▶ **Required action**: From the entries below, copy every line that holds the word "vašeg".

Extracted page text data
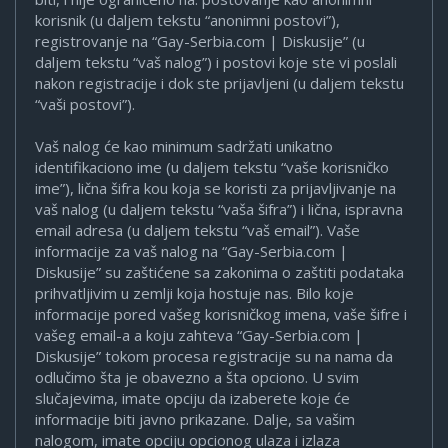
korisnik (u daljem tekstu “anonimni postovi”),
registrovanje na “Gay-Serbia.com | Diskusije” (u
daljem tekstu “vaš nalog”) i postovi koje ste vi poslali
nakon registracije i dok ste prijavljeni (u daljem tekstu
“vaši postovi”).
Vaš nalog će kao minimum sadržati unikatno
identifikaciono ime (u daljem tekstu “vaše korisničko
ime”), lična šifra kou koja se koristi za prijavljivanje na
vaš nalog (u daljem tekstu “vaša šifra”) i lična, ispravna
email adresa (u daljem tekstu “vaš email”). Vaše
informacije za vaš nalog na “Gay-Serbia.com |
Diskusije” su zaštićene sa zakonima o zaštiti podataka
prihvatljivim u zemlji koja hostuje nas. Bilo koje
informacije pored vašeg korisničkog imena, vaše šifre i
vašeg email-a a koju zahteva “Gay-Serbia.com |
Diskusije” tokom procesa registracije su na nama da
odlučimo šta je obavezno a šta opciono. U svim
slučajevima, imate opciju da izaberete koje će
informacije biti javno prikazane. Dalje, sa vašim
nalogom, imate opciju opcionog ulaza i izlaza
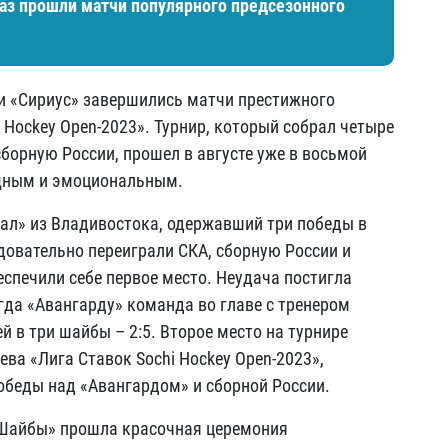
раз прошли матчи популярного предсезонного
и «Сириус» завершились матчи престижного
 Hockey Open-2023». Турнир, который собрал четыре
сборную России, прошел в августе уже в восьмой
ищным и эмоциональным.
ал» из Владивостока, одержавший три победы в
овательно переиграли СКА, сборную России и
еспечили себе первое место. Неудача постигла
гда «Авангарду» команда во главе с тренером
 в три шайбы – 2:5. Второе место на турнире
ева «Лига Ставок Sochi Hockey Open-2023»,
победы над «Авангардом» и сборной России.
«Шайбы» прошла красочная церемония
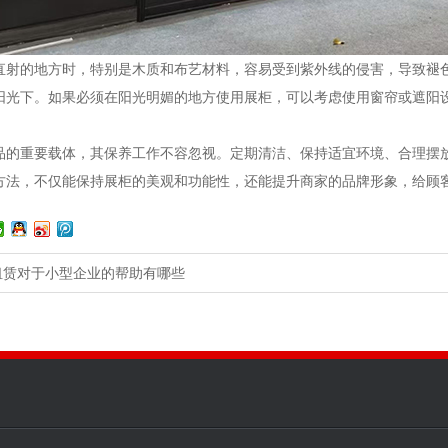
直射的地方时，特别是木质和布艺材料，容易受到紫外线的侵害，导致褪
阳光下。如果必须在阳光明媚的地方使用展柜，可以考虑使用窗帘或遮阳
品的重要载体，其保养工作不容忽视。定期清洁、保持适宜环境、合理摆
方法，不仅能保持展柜的美观和功能性，还能提升商家的品牌形象，给顾
租赁对于小型企业的帮助有哪些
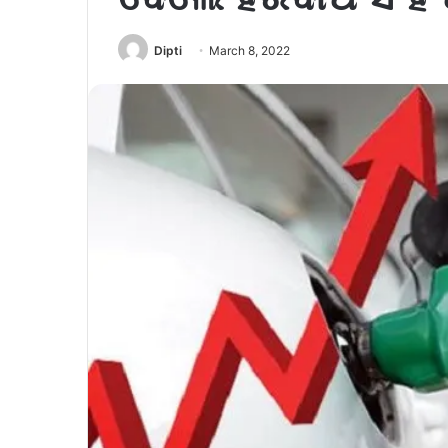
Dipti
March 8, 2022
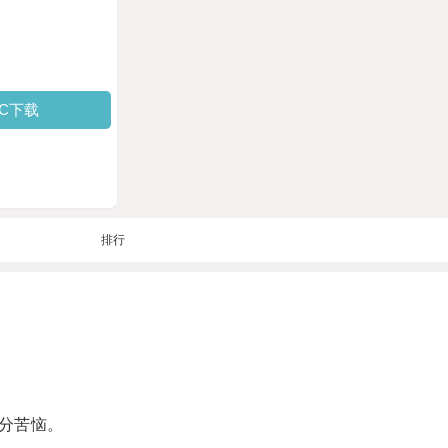
PC下载
排行
分苦恼。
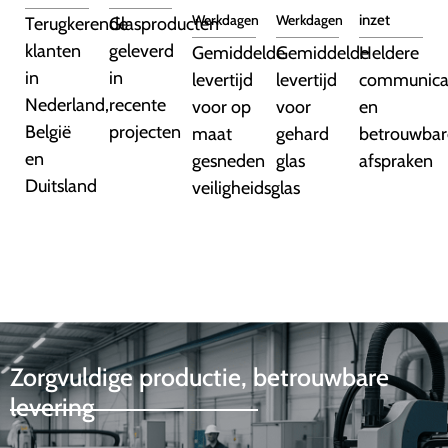
Werkdagen
Werkdagen
inzet
Terugkerende
Glasproducten
klanten
geleverd
Gemiddelde
Gemiddelde
Heldere
in
in
levertijd
levertijd
communica
Nederland,
recente
voor op
voor
en
België
projecten
maat
gehard
betrouwbar
en
gesneden
glas
afspraken
Duitsland
veiligheidsglas
Zorgvuldige productie, betrouwbare
levering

▶ **Response to this exercise**:
informacije pored vašeg korisničkog imena, vaše šifre i
vašeg email-a a koju zahteva “Gay-Serbia.com |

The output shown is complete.